O Locke Santa Joana ocupa um quarteirão inteiro e foi pensado para ser vivido por todos, sejam hóspedes, visitantes ou vizinhos – e isso percebe-se quando sabemos o que foi pensado para aqui e se vai descobrindo nas várias alas – Beato, Arte, Convento e D. Álvaro, com surpresas pelo meio. Mas, já lá vamos.

O alojamento divide-se entre quartos, apartamentos com kitchenette, suítes e penthouses, num total de 370, todos bem equipados e com mimos (como o tapete de ioga, um convite à atividade física). Aliás, conta-se ali com um ginásio aberto 24 horas. A decoração dos quartos ficou a cargo da Post Company, que utilizou materiais locais, dos tecidos às cerâmicas, combinando a herança histórica do edifício com detalhes modernos. E são pet-friendly, tal como os restantes espaços do hotel. Aliás, o vaivém de pessoas não incomoda o companheiro de quatro patas de um dos hóspedes que, como nós, aproveita as instalações da sala de cowork para trabalhar.

Encontros no pátio

Os olhos arregalam-se assim que chegamos ao pátio, o coração do Locke de Santa Joana, local privilegiado para o convívio de hóspedes e locais. Com a ala Beato nas nossas costas, onde estão a maior parte dos quartos, demoramo-nos a apreciar o ambiente e a arquitetura do conjunto de edifícios que formam o hotel, também com acesso pela Rua de Santa Marta.

A história combina na perfeição com a modernidade nos vários espaços.

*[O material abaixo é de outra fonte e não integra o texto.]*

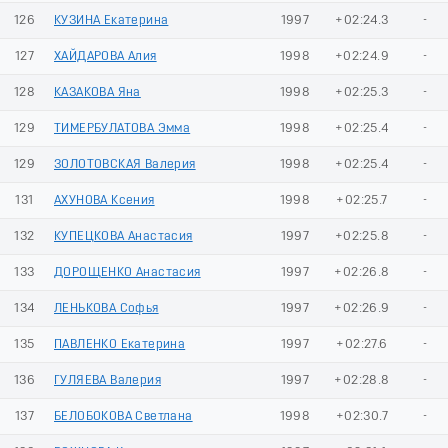
126
КУЗИНА Екатерина
1997
+02:24.3
-
127
ХАЙДАРОВА Алия
1998
+02:24.9
-
128
КАЗАКОВА Яна
1998
+02:25.3
-
129
ТИМЕРБУЛАТОВА Эмма
1998
+02:25.4
-
129
ЗОЛОТОВСКАЯ Валерия
1998
+02:25.4
-
131
АХУНОВА Ксения
1998
+02:25.7
-
132
КУПЕЦКОВА Анастасия
1997
+02:25.8
-
133
ДОРОЩЕНКО Анастасия
1997
+02:26.8
-
134
ЛЕНЬКОВА Софья
1997
+02:26.9
-
135
ПАВЛЕНКО Екатерина
1997
+02:27.6
-
136
ГУЛЯЕВА Валерия
1997
+02:28.8
-
137
БЕЛОБОКОВА Светлана
1998
+02:30.7
-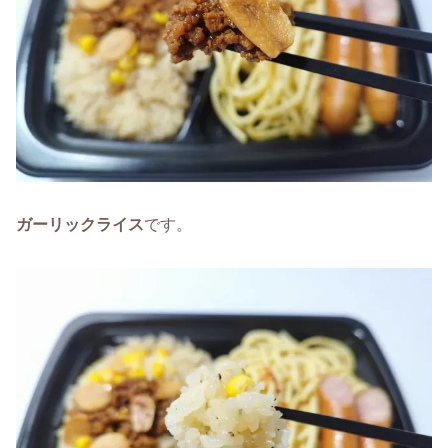
ガーリックライス
です。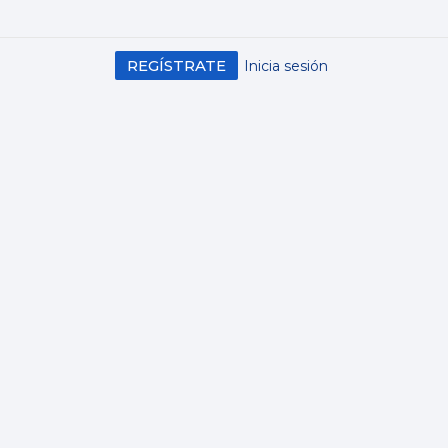
REGÍSTRATE
Inicia sesión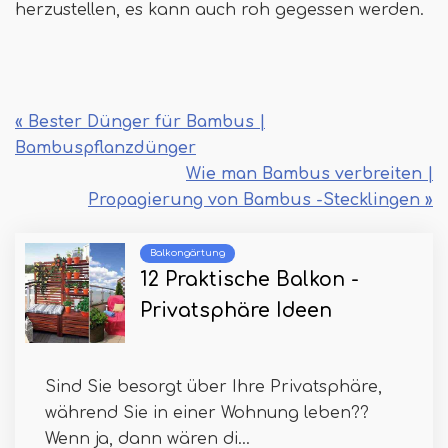
herzustellen, es kann auch roh gegessen werden.
« Bester Dünger für Bambus |
Bambuspflanzdünger
Wie man Bambus verbreiten |
Propagierung von Bambus -Stecklingen »
Balkongärtung
12 Praktische Balkon -
Privatsphäre Ideen
Sind Sie besorgt über Ihre Privatsphäre,
während Sie in einer Wohnung leben??
Wenn ja, dann wären di...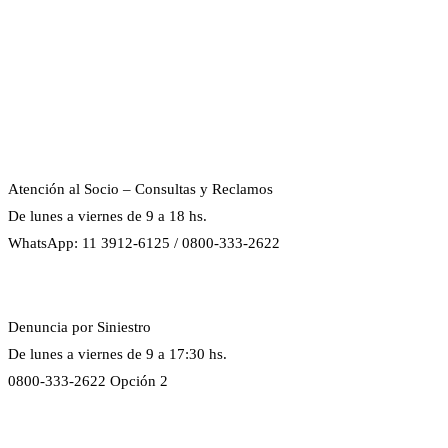
Atención al Socio – Consultas y Reclamos
De lunes a viernes de 9 a 18 hs.
WhatsApp: 11 3912-6125 / 0800-333-2622
Denuncia por Siniestro
De lunes a viernes de 9 a 17:30 hs.
0800-333-2622 Opción 2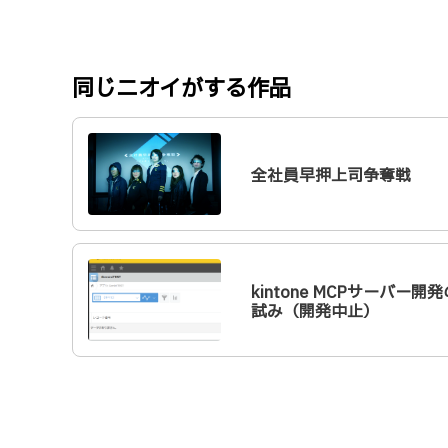
同じニオイがする作品
全社員早押上司争奪戦
kintone MCPサーバー開発
試み（開発中止）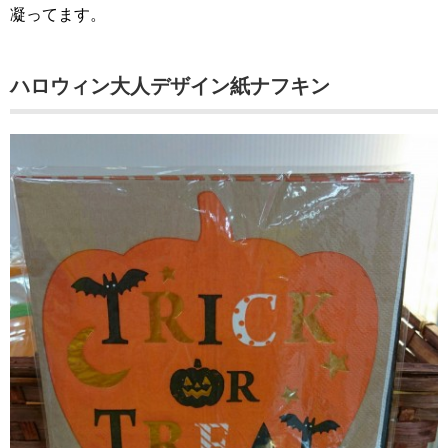
凝ってます。
ハロウィン大人デザイン紙ナフキン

Uma parte do passado está à vista, a outra, feita de achados arqueológicos e outras peças, há de ser mostrada num pequeno museu. É de referir que as áreas comuns, restaurantes e bares refletem a visão do designer de interiores Lázaro Rosa-Violán, cujo trabalho, feito de cor e conjugação de padrões, conhecemos de outros restaurantes da capital.

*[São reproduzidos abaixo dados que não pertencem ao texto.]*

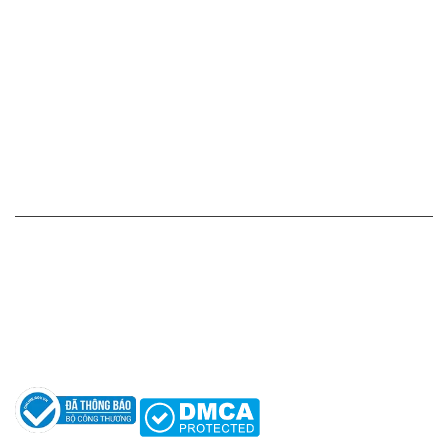
Cam kết - Bảo hành của chúng tôi
Chính sách giá cả
Chính sách thanh toán
Chính sách vận chuyển - giao nhận - kiểm hàng
Chính sách đổi hàng - trả hàng - hoàn tiền
Chính sách bảo mật thông tin
HỖ TRỢ KHÁCH HÀNG
Hotline: 0961596333
Hỗ trợ: hotro@apaniche.vn
Hướng dẫn sử dụng nước hoa
Câu hỏi thường gặp
Tác giả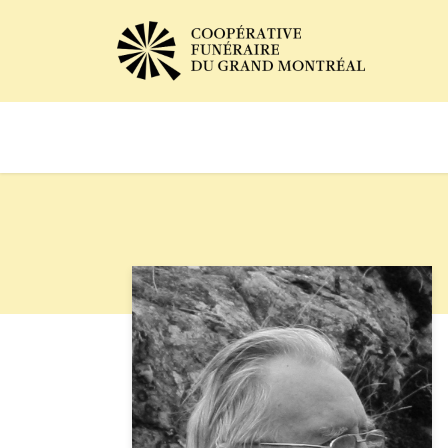
Avis de décès
Services of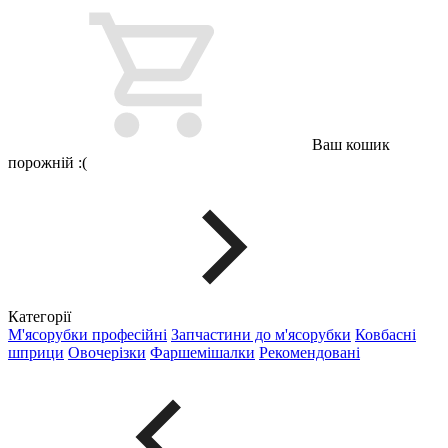
Ваш кошик
порожній :(
Категорії
М'ясорубки професійні
Запчастини до м'ясорубки
Ковбасні
шприци
Овочерізки
Фаршемішалки
Рекомендовані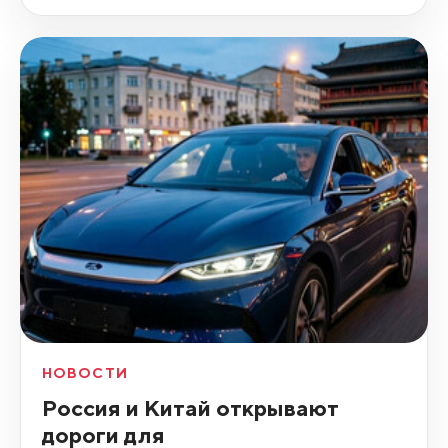
НОВОСТИ
Россия и Китай открывают
дороги для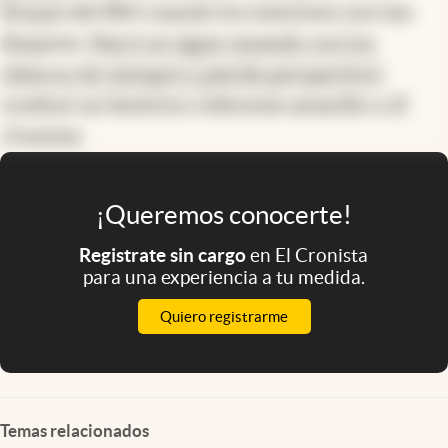
bloque del PRO cuando los intereses son tan
dispares.
Macri se sigue casando con los
clásicos de siempre y pierde perspectiva”
,
confesó un histórico referente amarillo a
El
Cronista
.
¡Queremos conocerte!
Registrate sin cargo
en El Cronista
para una experiencia a tu medida.
Quiero registrarme
Temas relacionados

Nesta zona ao ar livre, destaca-se o arco de pedra junto à piscina, envolvida por uma zona verde com espreguiçadeiras e chapéus de colmo, assim como a fachada da igreja do convento de Santa Joana e a pérgula do restaurante Santa Marta, com várias zonas de esplanada, onde havemos de jantar e tomar um delicioso pequeno-almoço al fresco. Os espaços gastronómicos do Locke têm conceitos originais assinados pelas britânicas Spiritland e White Rabbit e são um convite à diversão e ao encontro. Quando estiverem todos abertos – ainda temos de esperar pelo restaurante Santa Joana, que terá o chefe Nuno Mendes como diretor criativo, pelo Bar Joana e O Pequeno, que abrem durante o mês de outubro –, no Locke teremos dois restaurantes, quatro bares e um café à disposição. Quer se tome um whisky ou uma flute de champanhe, quer a música saia de um gira-discos ou de uma moderna mesa de mistura, a boa onda é garantida.

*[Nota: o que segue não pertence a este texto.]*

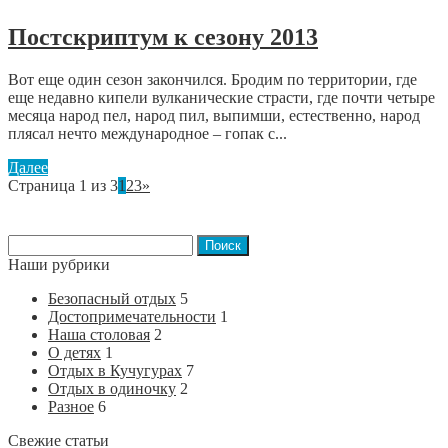
Постскриптум к сезону 2013
Вот еще один сезон закончился. Бродим по территории, где
еще недавно кипели вулканические страсти, где почти четыре
месяца народ пел, народ пил, выпимши, естественно, народ
плясал нечто международное – гопак с...
Далее
Страница 1 из 3
1
2
3
»
Найти:
Наши рубрики
Безопасный отдых
5
Достопримечательности
1
Наша столовая
2
О детях
1
Отдых в Кучугурах
7
Отдых в одиночку
2
Разное
6
Свежие статьи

Locke de Santa Joana > R. Camilo Castelo Branco, 18, Lisboa > T. 21 155 5590 > a partir de €200

Dicas para explorar: Restaurantes, bares e café

Café Castro’s Com janela para a rua e balcão no interior da receção, tem café de especialidade (€1,50), pastelaria variada, incluindo pastel de nata e caracol de cardamomo, e sanduíches variadas, como a de presunto com picles de figo, rúcula em ciabatta (€7). Seg-dom 6h30-15h30

Santa Marta Aberto todo o dia, do pequeno-almoço (€19) ao jantar. Da cozinha de inspiração mediterrânica saem antipasti variados para partilhar, pizzas, massas e pratos como os camarões grelhados em manteiga de coentro e limão. Nuno Dinis, enquanto chefe-executivo do Locke, é o responsável por este restaurante. Seg-dom 11h-23h

Sugestões da carta do Santa Marta Foto: Charlie McKay

Spiritland É no piso -3 da ala Beato que se esconde este bar de cocktails com residências musicais trazidas por DJ nacionais e internacionais – tal como no Spiritland Londres, o projeto-âncora. Qui-sáb 19h-2h

The Kissaten Noutro formato original, este bar casa uma biblioteca de vinis e a maior seleção de whiskies da cidade, mais de 100 referências. A curadoria também é da Spiritland e está no piso -1 da ala Beato. Qua-sex 19h-2h

O Pequeno Só o champanhe e o Martini constam da carta deste pequeno bar com onze lugares, instalado na zona de entrada da ala Convento.

Santa Joana A surpresa está revelada: será o chefe Nuno Mendes o diretor criativo deste restaurante, o maior do hotel, também com esplanada. Fica na ala Convento, no espaço da antiga igreja. Com destaque no produto, servirá mariscos e peixe na grelha – mas esperam-se surpresas. 

Bar Joana É uma mezzanine com vista para o restaurante Santa Joana. Na carta há cocktails e uma seleção de vinhos pouco habitual.